[WORK REQUEST] Every line of the records that holds the word "Windows" should be copied out.

[DATASET EXTRACT]
◆ ◆ ◆ ◆
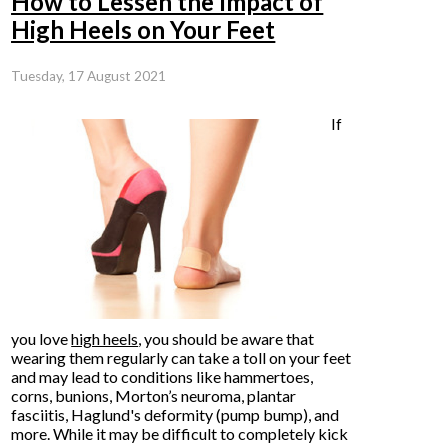
How to Lessen the Impact of
High Heels on Your Feet
Tuesday, 17 August 2021
If
you love
high heels
, you should be aware that
wearing them regularly can take a toll on your feet
and may lead to conditions like hammertoes,
corns, bunions, Morton’s neuroma, plantar
fasciitis, Haglund's deformity (pump bump), and
more. While it may be difficult to completely kick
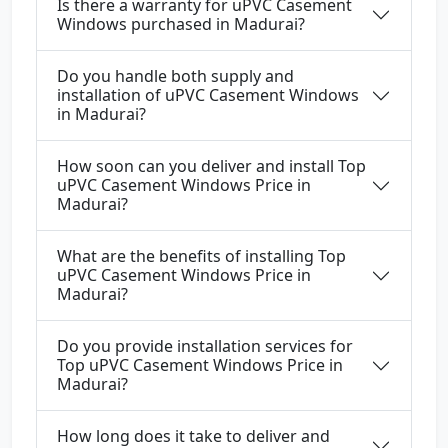
Is there a warranty for uPVC Casement
Windows purchased in Madurai?
Do you handle both supply and
installation of uPVC Casement Windows
in Madurai?
How soon can you deliver and install Top
uPVC Casement Windows Price in
Madurai?
What are the benefits of installing Top
uPVC Casement Windows Price in
Madurai?
Do you provide installation services for
Top uPVC Casement Windows Price in
Madurai?
How long does it take to deliver and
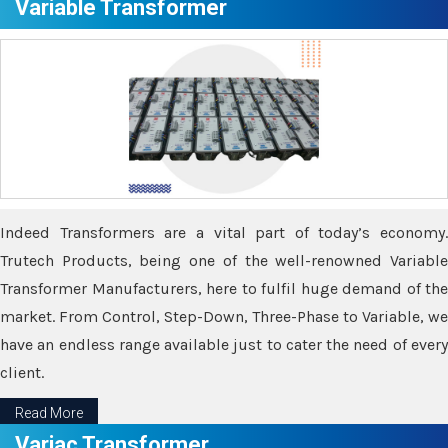
Variable Transformer
Indeed Transformers are a vital part of today’s economy.
Trutech Products, being one of the well-renowned Variable
Transformer Manufacturers, here to fulfil huge demand of the
market. From Control, Step-Down, Three-Phase to Variable, we
have an endless range available just to cater the need of every
client.
Read More
Variac Transformer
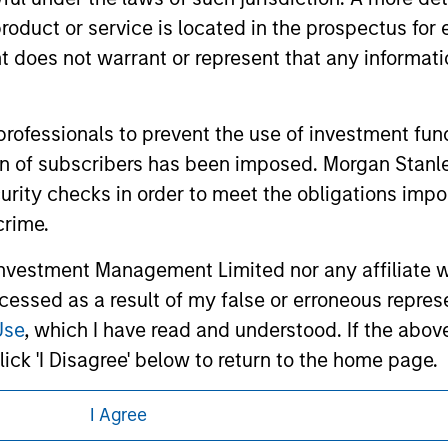
d the inclusion of any hyperlink is not and does not imply any
roduct or service is located in the prospectus for 
ormation contained in any hyperlinked site. In no event shall we
te.
oes not warrant or represent that any informatio
 professionals to prevent the use of investment fu
ation of subscribers has been imposed. Morgan St
ley
Eaton Vance
curity checks in order to meet the obligations impo
ley Careers
Calvert
crime.
Parametric
vestment Management Limited nor any affiliate will
ccessed as a result of my false or erroneous repres
Use
, which I have read and understood. If the above 
ick 'I Disagree' below to return to the home page.
I Agree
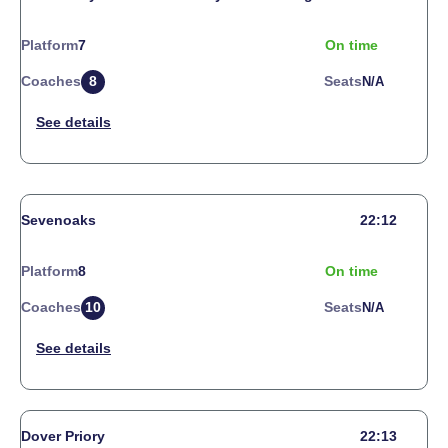
Platform
7
On time
Coaches
8
Seats
N/a
Sevenoaks
22:12
Platform
8
On time
Coaches
10
Seats
N/a
Dover Priory
22:13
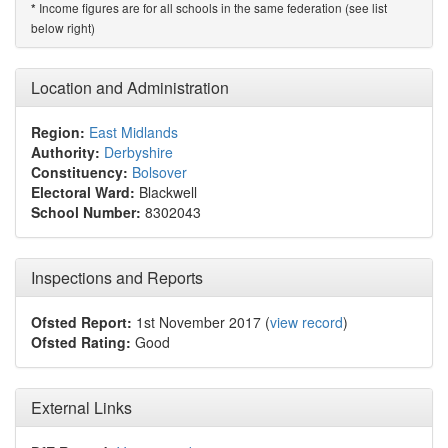
Income figures are for all schools in the same federation (see list
*
below right)
Location and Administration
Region:
East Midlands
Authority:
Derbyshire
Constituency:
Bolsover
Electoral Ward:
Blackwell
School Number:
8302043
Inspections and Reports
Ofsted Report:
1st November 2017 (
view record
)
Ofsted Rating:
Good
External Links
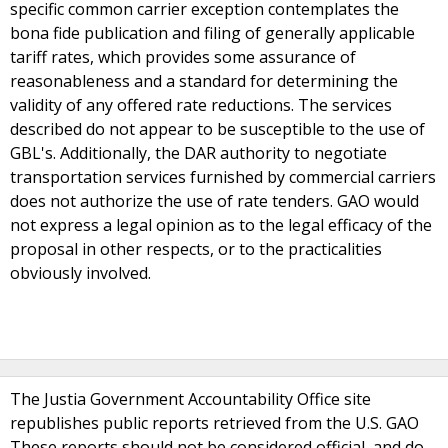
specific common carrier exception contemplates the
bona fide publication and filing of generally applicable
tariff rates, which provides some assurance of
reasonableness and a standard for determining the
validity of any offered rate reductions. The services
described do not appear to be susceptible to the use of
GBL's. Additionally, the DAR authority to negotiate
transportation services furnished by commercial carriers
does not authorize the use of rate tenders. GAO would
not express a legal opinion as to the legal efficacy of the
proposal in other respects, or to the practicalities
obviously involved.
The Justia Government Accountability Office site
republishes public reports retrieved from the U.S. GAO
These reports should not be considered official, and do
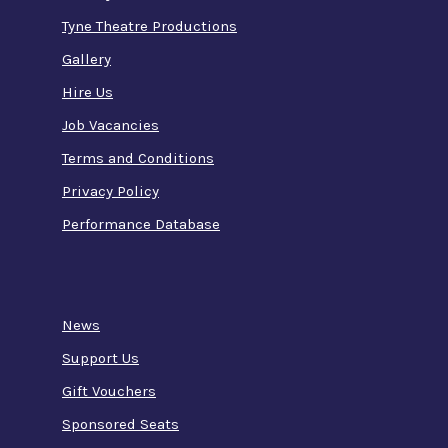
Tyne Theatre Productions
Gallery
Hire Us
Job Vacancies
Terms and Conditions
Privacy Policy
Performance Database
News
Support Us
Gift Vouchers
Sponsored Seats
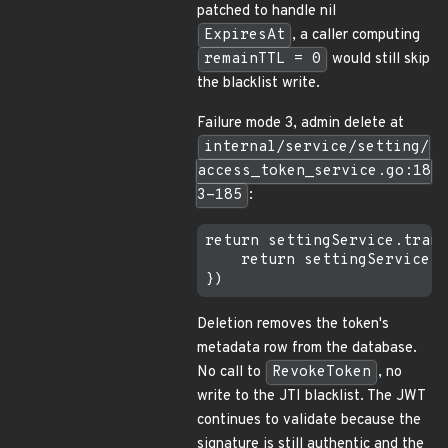
patched to handle nil
ExpiresAt
, a caller computing
remainTTL = 0
would still skip
the blacklist write.
Failure mode 3, admin delete at
internal/service/setting/
access_token_service.go:18
3-185
:
return settingService.trans
    return settingService.s
Deletion removes the token's
metadata row from the database.
No call to
RevokeToken
, no
write to the JTI blacklist. The JWT
continues to validate because the
signature is still authentic and the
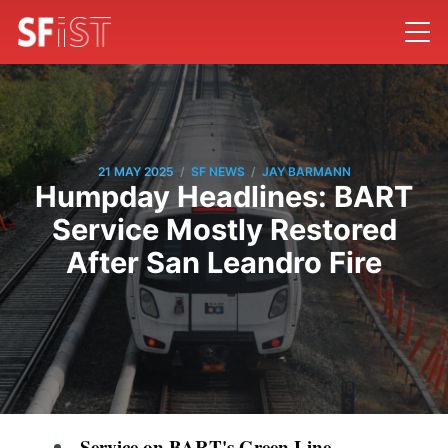
/
/
21 MAY 2025
SF NEWS
JAY BARMANN
Humpday Headlines: BART
Service Mostly Restored
After San Leandro Fire
Service on BART's Green Line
◆ ◆ ◆ ◆
[WORKED SOLUTION]
Windows purchased in Madurai?
installation of uPVC Casement Windows
uPVC Casement Windows Price in
uPVC Casement Windows Price in
Top uPVC Casement Windows Price in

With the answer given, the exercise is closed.